Rendered page images
◆ ◆ ◆ ◆

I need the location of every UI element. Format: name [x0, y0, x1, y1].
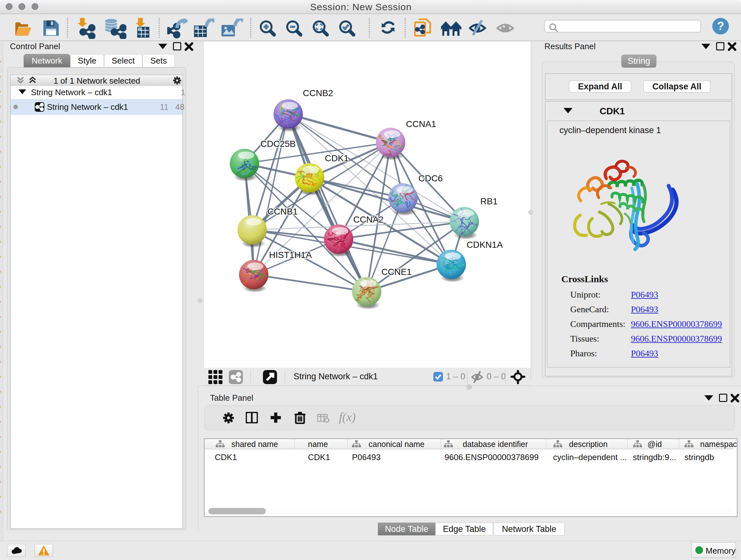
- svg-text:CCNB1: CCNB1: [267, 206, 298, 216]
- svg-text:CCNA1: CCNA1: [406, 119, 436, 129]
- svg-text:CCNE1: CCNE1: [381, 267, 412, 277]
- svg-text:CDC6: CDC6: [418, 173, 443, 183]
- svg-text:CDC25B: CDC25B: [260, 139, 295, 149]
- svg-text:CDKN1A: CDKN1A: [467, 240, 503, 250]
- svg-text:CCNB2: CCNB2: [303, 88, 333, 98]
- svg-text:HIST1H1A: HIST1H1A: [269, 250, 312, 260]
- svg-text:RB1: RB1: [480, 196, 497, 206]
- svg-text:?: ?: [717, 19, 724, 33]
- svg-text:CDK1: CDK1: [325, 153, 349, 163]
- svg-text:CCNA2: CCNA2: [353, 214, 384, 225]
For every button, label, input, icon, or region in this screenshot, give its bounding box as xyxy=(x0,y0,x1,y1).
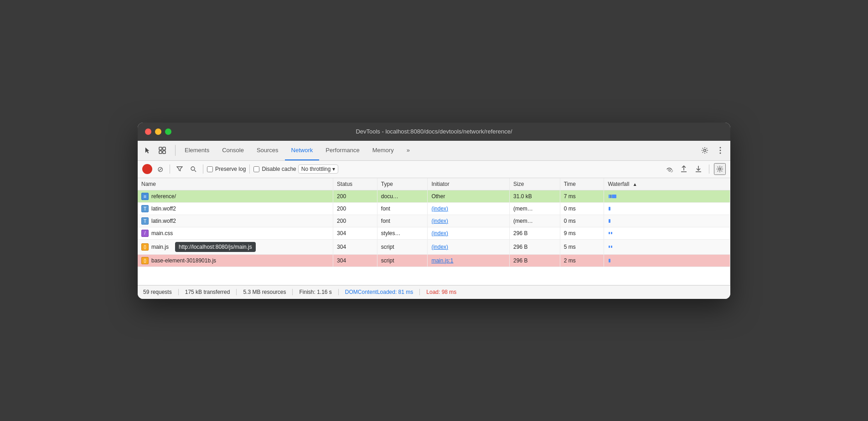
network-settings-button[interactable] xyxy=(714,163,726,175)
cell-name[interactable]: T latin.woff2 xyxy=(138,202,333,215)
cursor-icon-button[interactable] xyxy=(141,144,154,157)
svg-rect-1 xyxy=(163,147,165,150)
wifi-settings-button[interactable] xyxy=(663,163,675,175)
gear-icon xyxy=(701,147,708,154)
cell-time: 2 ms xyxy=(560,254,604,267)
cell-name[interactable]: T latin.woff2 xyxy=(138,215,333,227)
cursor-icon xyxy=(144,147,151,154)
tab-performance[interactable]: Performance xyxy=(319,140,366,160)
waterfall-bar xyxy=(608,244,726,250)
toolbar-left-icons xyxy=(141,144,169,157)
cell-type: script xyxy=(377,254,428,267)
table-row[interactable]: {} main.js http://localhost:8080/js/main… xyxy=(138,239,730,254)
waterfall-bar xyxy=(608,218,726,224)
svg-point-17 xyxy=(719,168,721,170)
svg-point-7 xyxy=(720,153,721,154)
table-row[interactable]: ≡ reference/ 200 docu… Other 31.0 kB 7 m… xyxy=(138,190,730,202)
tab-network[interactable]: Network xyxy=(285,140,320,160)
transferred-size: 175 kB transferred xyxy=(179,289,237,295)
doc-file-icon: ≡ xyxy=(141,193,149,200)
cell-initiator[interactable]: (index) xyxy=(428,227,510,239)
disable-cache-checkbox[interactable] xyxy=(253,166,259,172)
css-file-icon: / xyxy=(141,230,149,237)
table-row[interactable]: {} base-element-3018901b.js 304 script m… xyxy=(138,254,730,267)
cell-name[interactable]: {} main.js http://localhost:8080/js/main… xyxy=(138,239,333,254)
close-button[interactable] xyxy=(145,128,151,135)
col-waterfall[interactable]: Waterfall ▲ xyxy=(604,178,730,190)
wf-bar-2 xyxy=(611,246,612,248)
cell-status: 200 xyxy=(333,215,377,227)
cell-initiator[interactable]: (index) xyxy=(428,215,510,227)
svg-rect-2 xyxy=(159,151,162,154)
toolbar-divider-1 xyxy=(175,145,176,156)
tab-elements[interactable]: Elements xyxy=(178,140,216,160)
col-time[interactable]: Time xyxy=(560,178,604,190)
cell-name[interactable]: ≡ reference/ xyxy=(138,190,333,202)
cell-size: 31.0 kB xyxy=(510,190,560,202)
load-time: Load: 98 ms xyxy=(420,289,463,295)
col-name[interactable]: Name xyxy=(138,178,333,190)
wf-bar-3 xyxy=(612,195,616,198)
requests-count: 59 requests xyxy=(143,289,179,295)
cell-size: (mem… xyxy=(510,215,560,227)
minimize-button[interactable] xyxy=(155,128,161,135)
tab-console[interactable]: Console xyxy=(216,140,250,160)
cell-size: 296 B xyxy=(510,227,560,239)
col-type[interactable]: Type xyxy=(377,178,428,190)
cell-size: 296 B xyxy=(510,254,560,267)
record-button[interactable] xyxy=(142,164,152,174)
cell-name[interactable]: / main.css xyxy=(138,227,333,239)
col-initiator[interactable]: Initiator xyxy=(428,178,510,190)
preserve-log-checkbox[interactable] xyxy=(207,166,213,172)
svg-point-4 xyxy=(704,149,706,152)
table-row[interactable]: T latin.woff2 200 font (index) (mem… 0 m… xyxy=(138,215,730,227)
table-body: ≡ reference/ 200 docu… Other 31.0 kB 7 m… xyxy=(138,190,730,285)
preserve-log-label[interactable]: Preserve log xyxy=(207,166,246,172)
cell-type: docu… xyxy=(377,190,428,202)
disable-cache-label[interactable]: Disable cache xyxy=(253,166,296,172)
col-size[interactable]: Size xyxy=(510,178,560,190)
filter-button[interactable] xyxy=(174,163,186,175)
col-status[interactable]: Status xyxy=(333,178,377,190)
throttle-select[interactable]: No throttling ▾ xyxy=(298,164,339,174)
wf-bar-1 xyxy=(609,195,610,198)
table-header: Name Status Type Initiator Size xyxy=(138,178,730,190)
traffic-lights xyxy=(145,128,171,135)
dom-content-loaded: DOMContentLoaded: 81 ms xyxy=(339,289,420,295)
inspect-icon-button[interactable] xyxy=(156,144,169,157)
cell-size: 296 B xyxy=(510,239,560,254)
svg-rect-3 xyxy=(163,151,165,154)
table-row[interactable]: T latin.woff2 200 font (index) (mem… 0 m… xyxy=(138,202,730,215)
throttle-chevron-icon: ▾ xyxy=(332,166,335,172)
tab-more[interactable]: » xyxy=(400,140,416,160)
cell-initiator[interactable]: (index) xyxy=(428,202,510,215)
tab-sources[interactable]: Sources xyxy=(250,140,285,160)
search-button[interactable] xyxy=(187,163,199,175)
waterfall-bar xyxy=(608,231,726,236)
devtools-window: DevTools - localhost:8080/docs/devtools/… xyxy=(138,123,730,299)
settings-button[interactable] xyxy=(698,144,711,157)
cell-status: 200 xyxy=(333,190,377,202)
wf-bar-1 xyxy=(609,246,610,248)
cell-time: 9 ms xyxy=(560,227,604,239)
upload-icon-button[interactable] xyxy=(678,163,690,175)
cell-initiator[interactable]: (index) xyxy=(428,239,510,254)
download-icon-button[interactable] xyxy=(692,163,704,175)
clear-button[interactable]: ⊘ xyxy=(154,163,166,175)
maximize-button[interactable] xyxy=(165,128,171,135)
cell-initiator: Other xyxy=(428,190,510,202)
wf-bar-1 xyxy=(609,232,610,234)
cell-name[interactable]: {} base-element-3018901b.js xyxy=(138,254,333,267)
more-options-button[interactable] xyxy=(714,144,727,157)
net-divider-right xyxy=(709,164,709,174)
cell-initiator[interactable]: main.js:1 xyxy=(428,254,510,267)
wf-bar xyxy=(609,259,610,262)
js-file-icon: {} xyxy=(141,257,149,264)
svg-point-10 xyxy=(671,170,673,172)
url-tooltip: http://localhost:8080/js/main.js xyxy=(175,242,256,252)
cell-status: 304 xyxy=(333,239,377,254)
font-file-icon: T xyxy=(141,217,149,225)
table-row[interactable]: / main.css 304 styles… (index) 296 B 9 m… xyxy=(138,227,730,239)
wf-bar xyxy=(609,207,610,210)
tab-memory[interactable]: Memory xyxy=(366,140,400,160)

◆ ◆ ◆ ◆

## Problem statement
Transcribe all entries above exactly. Drop the pictures.

## Exercise result
I need the location of every UI element. Format: name [x0, y0, x1, y1].
- svg-text:CCNB1: CCNB1: [267, 206, 298, 216]
- svg-text:CCNA1: CCNA1: [406, 119, 436, 129]
- svg-text:CCNE1: CCNE1: [381, 267, 412, 277]
- svg-text:CDC6: CDC6: [418, 173, 443, 183]
- svg-text:CDC25B: CDC25B: [260, 139, 295, 149]
- svg-text:CDKN1A: CDKN1A: [467, 240, 503, 250]
- svg-text:CCNB2: CCNB2: [303, 88, 333, 98]
- svg-text:HIST1H1A: HIST1H1A: [269, 250, 312, 260]
- svg-text:RB1: RB1: [480, 196, 497, 206]
- svg-text:?: ?: [717, 19, 724, 33]
- svg-text:CDK1: CDK1: [325, 153, 349, 163]
- svg-text:CCNA2: CCNA2: [353, 214, 384, 225]
For every button, label, input, icon, or region in this screenshot, give its bounding box as xyxy=(x0,y0,x1,y1).
network-settings-button[interactable] xyxy=(714,163,726,175)
cell-name[interactable]: T latin.woff2 xyxy=(138,202,333,215)
cursor-icon-button[interactable] xyxy=(141,144,154,157)
svg-rect-1 xyxy=(163,147,165,150)
wifi-settings-button[interactable] xyxy=(663,163,675,175)
gear-icon xyxy=(701,147,708,154)
cell-time: 2 ms xyxy=(560,254,604,267)
cell-name[interactable]: T latin.woff2 xyxy=(138,215,333,227)
cursor-icon xyxy=(144,147,151,154)
tab-performance[interactable]: Performance xyxy=(319,140,366,160)
waterfall-bar xyxy=(608,244,726,250)
toolbar-left-icons xyxy=(141,144,169,157)
cell-type: script xyxy=(377,254,428,267)
table-row[interactable]: {} main.js http://localhost:8080/js/main… xyxy=(138,239,730,254)
waterfall-bar xyxy=(608,218,726,224)
svg-point-17 xyxy=(719,168,721,170)
svg-point-7 xyxy=(720,153,721,154)
table-row[interactable]: ≡ reference/ 200 docu… Other 31.0 kB 7 m… xyxy=(138,190,730,202)
tab-network[interactable]: Network xyxy=(285,140,320,160)
transferred-size: 175 kB transferred xyxy=(179,289,237,295)
doc-file-icon: ≡ xyxy=(141,193,149,200)
cell-initiator[interactable]: (index) xyxy=(428,227,510,239)
disable-cache-checkbox[interactable] xyxy=(253,166,259,172)
css-file-icon: / xyxy=(141,230,149,237)
table-row[interactable]: {} base-element-3018901b.js 304 script m… xyxy=(138,254,730,267)
cell-name[interactable]: {} main.js http://localhost:8080/js/main… xyxy=(138,239,333,254)
close-button[interactable] xyxy=(145,128,151,135)
col-waterfall[interactable]: Waterfall ▲ xyxy=(604,178,730,190)
wf-bar-2 xyxy=(611,246,612,248)
cell-status: 200 xyxy=(333,215,377,227)
cell-initiator[interactable]: (index) xyxy=(428,215,510,227)
svg-rect-2 xyxy=(159,151,162,154)
toolbar-divider-1 xyxy=(175,145,176,156)
tab-elements[interactable]: Elements xyxy=(178,140,216,160)
col-time[interactable]: Time xyxy=(560,178,604,190)
cell-name[interactable]: ≡ reference/ xyxy=(138,190,333,202)
cell-size: 31.0 kB xyxy=(510,190,560,202)
load-time: Load: 98 ms xyxy=(420,289,463,295)
col-name[interactable]: Name xyxy=(138,178,333,190)
wf-bar-3 xyxy=(612,195,616,198)
requests-count: 59 requests xyxy=(143,289,179,295)
cell-size: (mem… xyxy=(510,215,560,227)
minimize-button[interactable] xyxy=(155,128,161,135)
tab-console[interactable]: Console xyxy=(216,140,250,160)
cell-size: 296 B xyxy=(510,227,560,239)
col-type[interactable]: Type xyxy=(377,178,428,190)
cell-size: 296 B xyxy=(510,254,560,267)
record-button[interactable] xyxy=(142,164,152,174)
cell-name[interactable]: / main.css xyxy=(138,227,333,239)
col-initiator[interactable]: Initiator xyxy=(428,178,510,190)
preserve-log-checkbox[interactable] xyxy=(207,166,213,172)
svg-point-4 xyxy=(704,149,706,152)
table-row[interactable]: T latin.woff2 200 font (index) (mem… 0 m… xyxy=(138,215,730,227)
table-body: ≡ reference/ 200 docu… Other 31.0 kB 7 m… xyxy=(138,190,730,285)
preserve-log-label[interactable]: Preserve log xyxy=(207,166,246,172)
cell-type: docu… xyxy=(377,190,428,202)
disable-cache-label[interactable]: Disable cache xyxy=(253,166,296,172)
col-size[interactable]: Size xyxy=(510,178,560,190)
filter-button[interactable] xyxy=(174,163,186,175)
col-status[interactable]: Status xyxy=(333,178,377,190)
throttle-select[interactable]: No throttling ▾ xyxy=(298,164,339,174)
wf-bar-1 xyxy=(609,195,610,198)
table-header: Name Status Type Initiator Size xyxy=(138,178,730,190)
traffic-lights xyxy=(145,128,171,135)
dom-content-loaded: DOMContentLoaded: 81 ms xyxy=(339,289,420,295)
inspect-icon-button[interactable] xyxy=(156,144,169,157)
cell-size: 296 B xyxy=(510,239,560,254)
svg-rect-3 xyxy=(163,151,165,154)
table-row[interactable]: T latin.woff2 200 font (index) (mem… 0 m… xyxy=(138,202,730,215)
throttle-chevron-icon: ▾ xyxy=(332,166,335,172)
tab-more[interactable]: » xyxy=(400,140,416,160)
cell-initiator[interactable]: (index) xyxy=(428,202,510,215)
tab-sources[interactable]: Sources xyxy=(250,140,285,160)
search-button[interactable] xyxy=(187,163,199,175)
waterfall-bar xyxy=(608,231,726,236)
devtools-window: DevTools - localhost:8080/docs/devtools/… xyxy=(138,123,730,299)
settings-button[interactable] xyxy=(698,144,711,157)
cell-status: 200 xyxy=(333,190,377,202)
wf-bar-1 xyxy=(609,246,610,248)
cell-time: 9 ms xyxy=(560,227,604,239)
upload-icon-button[interactable] xyxy=(678,163,690,175)
cell-initiator[interactable]: (index) xyxy=(428,239,510,254)
download-icon-button[interactable] xyxy=(692,163,704,175)
clear-button[interactable]: ⊘ xyxy=(154,163,166,175)
maximize-button[interactable] xyxy=(165,128,171,135)
cell-initiator: Other xyxy=(428,190,510,202)
wf-bar-1 xyxy=(609,232,610,234)
cell-name[interactable]: {} base-element-3018901b.js xyxy=(138,254,333,267)
more-options-button[interactable] xyxy=(714,144,727,157)
net-divider-right xyxy=(709,164,709,174)
cell-initiator[interactable]: main.js:1 xyxy=(428,254,510,267)
wf-bar xyxy=(609,259,610,262)
js-file-icon: {} xyxy=(141,257,149,264)
svg-point-10 xyxy=(671,170,673,172)
url-tooltip: http://localhost:8080/js/main.js xyxy=(175,242,256,252)
cell-status: 304 xyxy=(333,239,377,254)
font-file-icon: T xyxy=(141,217,149,225)
table-row[interactable]: / main.css 304 styles… (index) 296 B 9 m… xyxy=(138,227,730,239)
wf-bar xyxy=(609,207,610,210)
tab-memory[interactable]: Memory xyxy=(366,140,400,160)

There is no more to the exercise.